• **YOUR INSTRUCTIONS**
Give every line of the data again, exactly.

• **AVAILABLE DATA**
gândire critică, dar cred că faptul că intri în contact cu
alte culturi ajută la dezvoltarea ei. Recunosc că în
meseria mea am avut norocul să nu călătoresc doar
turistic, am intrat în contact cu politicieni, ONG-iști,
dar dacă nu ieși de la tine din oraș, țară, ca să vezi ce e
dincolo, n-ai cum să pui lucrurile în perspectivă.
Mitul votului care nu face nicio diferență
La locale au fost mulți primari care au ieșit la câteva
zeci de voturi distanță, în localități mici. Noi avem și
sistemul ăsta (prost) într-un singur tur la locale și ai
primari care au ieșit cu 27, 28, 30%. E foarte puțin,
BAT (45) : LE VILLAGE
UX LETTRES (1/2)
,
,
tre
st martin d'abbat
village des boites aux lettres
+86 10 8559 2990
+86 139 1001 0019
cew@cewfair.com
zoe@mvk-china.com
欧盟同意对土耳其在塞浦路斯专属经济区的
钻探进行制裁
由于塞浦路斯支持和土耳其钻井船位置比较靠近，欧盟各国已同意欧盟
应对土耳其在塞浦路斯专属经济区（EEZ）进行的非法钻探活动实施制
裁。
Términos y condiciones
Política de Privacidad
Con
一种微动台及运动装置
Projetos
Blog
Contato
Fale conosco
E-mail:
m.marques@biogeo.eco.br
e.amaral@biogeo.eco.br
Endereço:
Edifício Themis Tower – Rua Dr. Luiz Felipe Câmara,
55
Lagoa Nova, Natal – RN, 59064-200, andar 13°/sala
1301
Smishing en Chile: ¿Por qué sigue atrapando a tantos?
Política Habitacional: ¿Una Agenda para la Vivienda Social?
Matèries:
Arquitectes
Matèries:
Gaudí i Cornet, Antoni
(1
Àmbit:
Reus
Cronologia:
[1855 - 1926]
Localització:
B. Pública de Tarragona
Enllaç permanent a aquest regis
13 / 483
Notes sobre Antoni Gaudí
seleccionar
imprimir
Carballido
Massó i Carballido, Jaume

• **RESPONSE BELOW**
gândire critică, dar cred că faptul că intri în contact cu
alte culturi ajută la dezvoltarea ei. Recunosc că în
meseria mea am avut norocul să nu călătoresc doar
turistic, am intrat în contact cu politicieni, ONG-iști,
dar dacă nu ieși de la tine din oraș, țară, ca să vezi ce e
dincolo, n-ai cum să pui lucrurile în perspectivă.
Mitul votului care nu face nicio diferență
La locale au fost mulți primari care au ieșit la câteva
zeci de voturi distanță, în localități mici. Noi avem și
sistemul ăsta (prost) într-un singur tur la locale și ai
primari care au ieșit cu 27, 28, 30%. E foarte puțin,
BAT (45) : LE VILLAGE
UX LETTRES (1/2)
,
,
tre
st martin d'abbat
village des boites aux lettres
+86 10 8559 2990
+86 139 1001 0019
cew@cewfair.com
zoe@mvk-china.com
欧盟同意对土耳其在塞浦路斯专属经济区的
钻探进行制裁
由于塞浦路斯支持和土耳其钻井船位置比较靠近，欧盟各国已同意欧盟
应对土耳其在塞浦路斯专属经济区（EEZ）进行的非法钻探活动实施制
裁。
Términos y condiciones
Política de Privacidad
Con
一种微动台及运动装置
Projetos
Blog
Contato
Fale conosco
E-mail:
m.marques@biogeo.eco.br
e.amaral@biogeo.eco.br
Endereço:
Edifício Themis Tower – Rua Dr. Luiz Felipe Câmara,
55
Lagoa Nova, Natal – RN, 59064-200, andar 13°/sala
1301
Smishing en Chile: ¿Por qué sigue atrapando a tantos?
Política Habitacional: ¿Una Agenda para la Vivienda Social?
Matèries:
Arquitectes
Matèries:
Gaudí i Cornet, Antoni
(1
Àmbit:
Reus
Cronologia:
[1855 - 1926]
Localització:
B. Pública de Tarragona
Enllaç permanent a aquest regis
13 / 483
Notes sobre Antoni Gaudí
seleccionar
imprimir
Carballido
Massó i Carballido, Jaume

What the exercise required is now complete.